Merzić explains that district heating can make a massive contribution through actions in five key areas:
- Pollutants can be cut through desulphurization projects, by increasing the share of renewable sources in the heating sector and a decommissioning program of fossil fuel–fired units.
- A new billing system: In Bosnia and Herzegovina, most customers still pay per surface heated and not per consumption. But ambitious emission targets require lower temperatures in the system, which will only be possible with significantly improved insulation as well as the integration of renewables such as solar heat. The government is currently drafting a law on heating.
- Cogeneration systems need to be modernized.
- The coal-fired CHP unit can be improved by the use of biomass and integration of solar thermal systems. Both the co-firing of biomass and complete retrofitting are being considered. But: “Not all kinds of biomass are sustainable, and so far, we are lacking regulation of the biomass chain within the country,” explains Merzić. Solar thermal could be interesting if hot water supply were included in the system. “That would be a good combination in summertime if the supply of hot tap water were included, which is not the case today. We are also investigating the use of geothermal heat and heat pumps.”

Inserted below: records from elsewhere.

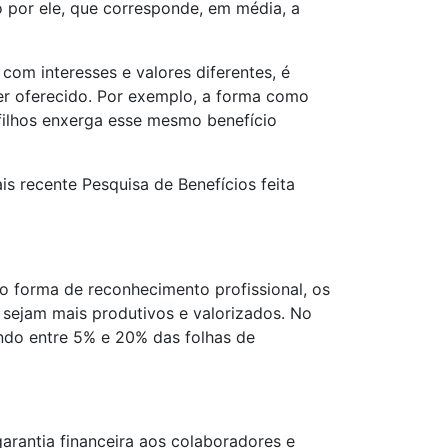
 por ele, que corresponde, em média, a
om interesses e valores diferentes, é
ser oferecido. Por exemplo, a forma como
filhos enxerga esse mesmo benefício
s recente Pesquisa de Benefícios feita
o forma de reconhecimento profissional, os
 sejam mais produtivos e valorizados. No
ndo entre 5% e 20% das folhas de
arantia financeira aos colaboradores e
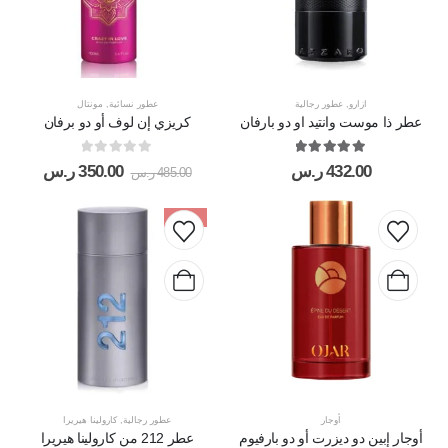
ازارو
,
عطور رجالية
عطور نسائية
,
مونتال
عطر ذا موست وانتيد او دو بارفان
كريزي إن لوف أو دو برفان
out of 5
0
out of 5
5.00
432.00
ر.س
350.00
ر.س
485.00
ر.س
-38%
أوجار
عطور رجالية
,
كارولينا هيريرا
أوجار إبين دو ديزرت أو دو بارفيوم
عطر 212 من كارولينا هيريرا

- More buildings need to be connected to the district heating network: “People often burn anything they find, where they are not connected to the DH network,” describes Anes Kazagić, Head of the Strategic Development Department in EPBiH, highlighting how energy poverty contributes to high emissions. “But a government scheme to attract new customers in Tuzla is already in place,” he says.
Certain improvements are only possible with the integration of renewable heat-based solutions into the system. A key to this is international cooperation.
Tuzla is one of eight European cities that are pooling expertise and research in the Upgrade DH project, co-funded by the European Union. “It is very important for us to be able to exchange with the other Upgrade DH partners,” says Merzić. “We got beneficial input resulting in very concrete co-operations, for example in hydraulic questions. The relations and ties which we have developed during the Upgrade DH will continue and are of high strategic value for our plans to transition towards the new generation of climate-friendly district heating.”
Kazagić adds: “We hope that the process we have started and are undergoing now in Tuzla can serve as inspiration to other countries in the Balkans – district heating cities like Belgrade, Skopje, or Sarajevo are facing similar challenges. And we want to be a role model in the transition from fossil fuels to renewables.”
The Upgrade DH project has received funding from the European Union’s Horizon 2020 research and innovation program.